A cena de carros elétricos se espalhando pela capital, segundo reportagem do The Guardian, parecia improvável até pouco tempo. Porém, com incentivos fiscais e o colapso do sistema de combustíveis, o mercado reagiu.
A marca chinesa BYD, que superou a Tesla em vendas globais, domina as ruas de Addis Abeba, embora modelos ocidentais também estejam presentes.
Atualmente, cerca de 115 mil veículos elétricos circulam pelas estradas etíopes, de um total de 1,5 milhão de carros no país.
Mas a transição não é isenta de contradições. Aproximadamente metade da população, estimada em 126 milhões, sequer tem acesso regular à energia elétrica.
E mesmo para os que estão conectados, cortes diários limitam o fornecimento.

Ainda assim, com a inauguração da gigantesca Hidrelétrica do Renascimento, a capacidade energética do país deve dobrar, o que dá fôlego à política verde do governo.
Segundo o vice-ministro dos Transportes, Bareo Hassen, a meta vai além do meio ambiente. A dependência de combustíveis importados custa cerca de 4,5 bilhões de dólares por ano ao país, uma cifra insustentável para uma economia frágil e com reservas cambiais limitadas.
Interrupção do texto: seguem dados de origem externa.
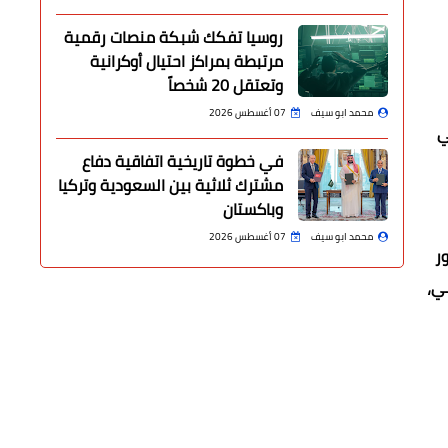
روسيا تفكك شبكة منصات رقمية
مرتبطة بمراكز احتيال أوكرانية
وتعتقل 20 شخصاً
محمد ابو سيف
07 أغسطس 2026
ي
في خطوة تاريخية اتفاقية دفاع
مشترك ثلاثية بين السعودية وتركيا
وباكستان
محمد ابو سيف
07 أغسطس 2026
ور
ضي،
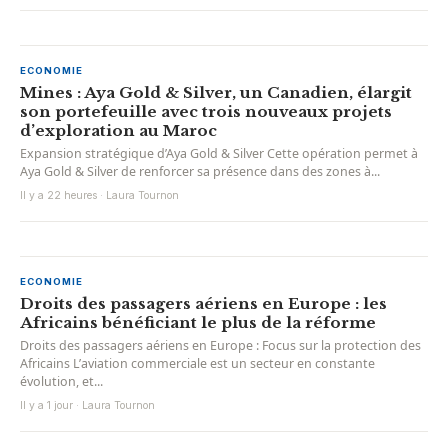
ECONOMIE
Mines : Aya Gold & Silver, un Canadien, élargit
son portefeuille avec trois nouveaux projets
d’exploration au Maroc
Expansion stratégique d’Aya Gold & Silver Cette opération permet à
Aya Gold & Silver de renforcer sa présence dans des zones à...
Il y a 22 heures · Laura Tournon
ECONOMIE
Droits des passagers aériens en Europe : les
Africains bénéficiant le plus de la réforme
Droits des passagers aériens en Europe : Focus sur la protection des
Africains L’aviation commerciale est un secteur en constante
évolution, et...
Il y a 1 jour · Laura Tournon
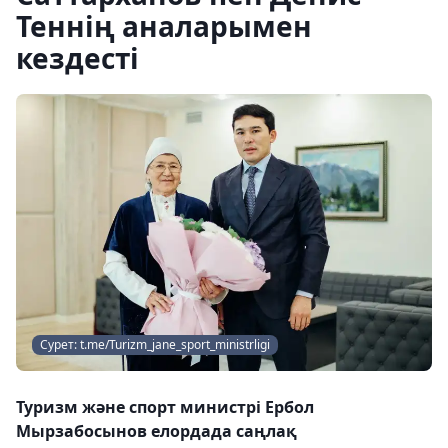
Теннің аналарымен
кездесті
Сурет: t.me/Turizm_jane_sport_ministrligi
Туризм және спорт министрі Ербол
Мырзабосынов елордада саңлақ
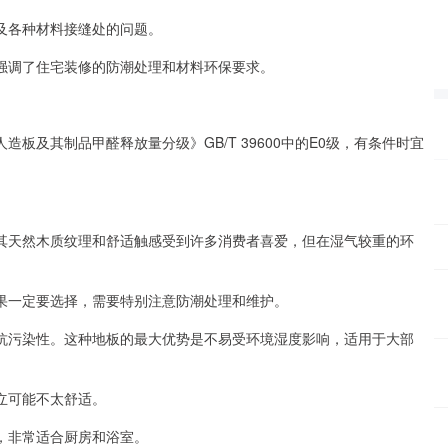
及各种材料接缝处的问题。
强调了住宅装修的防潮处理和材料环保要求。
板及其制品甲醛释放量分级》GB/T 39600中的E0级，有条件时宜
其天然木质纹理和舒适触感受到许多消费者喜爱，但在湿气较重的环
果一定要选择，需要特别注意防潮处理和维护。
抗污染性。这种地板的最大优势是不易受环境湿度影响，适用于大部
立可能不太舒适。
，非常适合厨房和浴室。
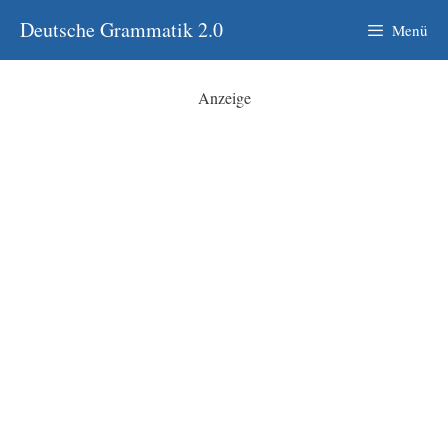
Zum
Deutsche Grammatik 2.0
Menü
Inhalt
springen
Anzeige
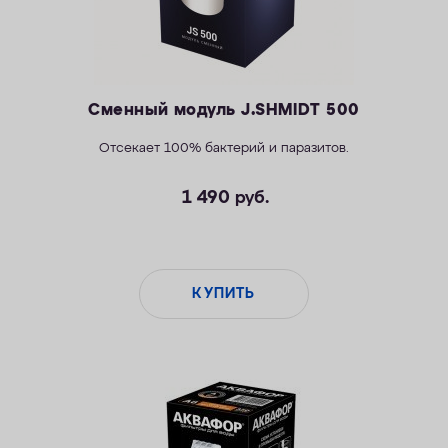
Сменный модуль J.SHMIDT 500
Отсекает 100% бактерий и паразитов.
1 490
руб.
КУПИТЬ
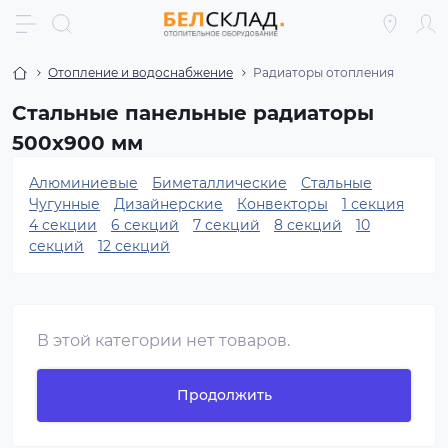
Отопление и водоснабжение
Радиаторы отопления
Стальные панельные радиаторы
500x900 мм
Алюминиевые
Биметаллические
Стальные
Чугунные
Дизайнерские
Конвекторы
1 секция
4 секции
6 секций
7 секций
8 секций
10
секций
12 секций
В этой категории нет товаров.
Продолжить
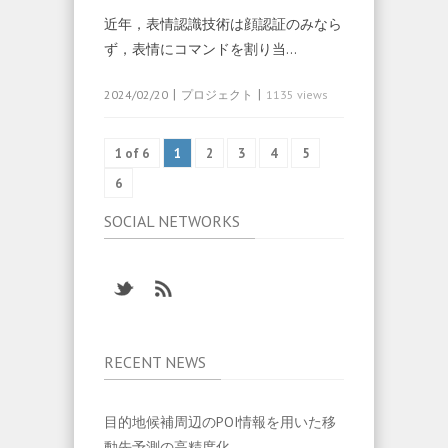
近年，表情認識技術は顔認証のみなら
ず，表情にコマンドを割り当…
|
|
2024/02/20
プロジェクト
1135 views
1 of 6
1
2
3
4
5
6
SOCIAL NETWORKS
RECENT NEWS
目的地候補周辺のPOI情報を用いた移
動先予測の高精度化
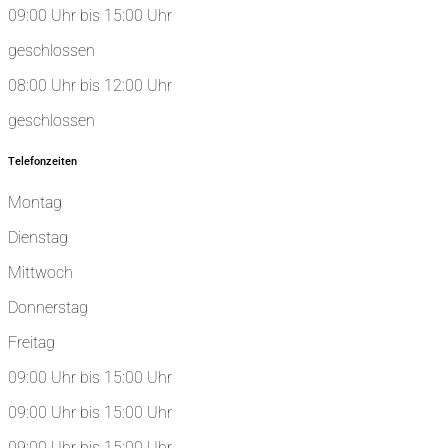
09:00 Uhr bis 15:00 Uhr
geschlossen
08:00 Uhr bis 12:00 Uhr
geschlossen
Telefonzeiten
Montag
Dienstag
Mittwoch
Donnerstag
Freitag
09:00 Uhr bis 15:00 Uhr
09:00 Uhr bis 15:00 Uhr
09:00 Uhr bis 15:00 Uhr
Apostar na energia hidrelétrica local, que representa 97% da matriz elétrica, é uma forma de cortar gastos e reduzir a poluição urbana.
A economia de quem aderiu à nova tendência é significativa. Firew Tilahun, taxista na capital, conta que gastava mais de 20 mil birr mensais com gasolina, o equivalente a uns R$ 740. Hoje, com um EV chinês, seus custos não passam de 3 mil birr, ou R$ 110.

Mesmo com as quedas de energia, ele não pensa em voltar ao motor a combustão.
Apesar dos avanços, a infraestrutura ainda está engatinhando. Há pouco mais de 100 estações de recarga para todo o país, quase todas em Addis Abeba, enquanto o objetivo é ultrapassar 2.300 unidades.
Fora da capital, dirigir um EV é um risco: a escassez de energia é ainda mais severa e não há onde carregar o carro.
Lema Wakgari, executivo do setor de exportação de café, relata que seu BYD o atende bem no dia a dia, mas impede viagens mais longas, como uma escapada até Hawassa, a 285 km da capital.
Com autonomia de 420 km, ele teme ficar no meio da estrada sem alternativa. Para ele, a expansão da rede de recarga é urgente.
Além disso, não há planos concretos para eletrificar a frota de caminhões pesados que movimentam a economia, transportando mercadorias do porto em Djibouti. Esse gargalo pode comprometer o abastecimento nacional e expor vulnerabilidades logísticas nos próximos anos.
Mesmo assim, o clima entre os motoristas está mudando. Um executivo do setor de transporte por aplicativo, que inicialmente era cético quanto à durabilidade das baterias, acabou aderindo à nova onda.
Hoje, com um EV na garagem, ele afirma que sua visão mudou completamente. Acredita que, com tempo e investimentos, a Etiópia poderá se consolidar como um polo de mobilidade elétrica, mesmo em meio a tantos desafios.
O plano do governo é ousado: atingir meio milhão de veículos elétricos até 2030.
Mas para que isso ocorra, será preciso ir além das proibições e criar condições reais para que a tecnologia funcione em um país ainda às voltas com a instabilidade energética e a desigualdade no acesso à eletricidade.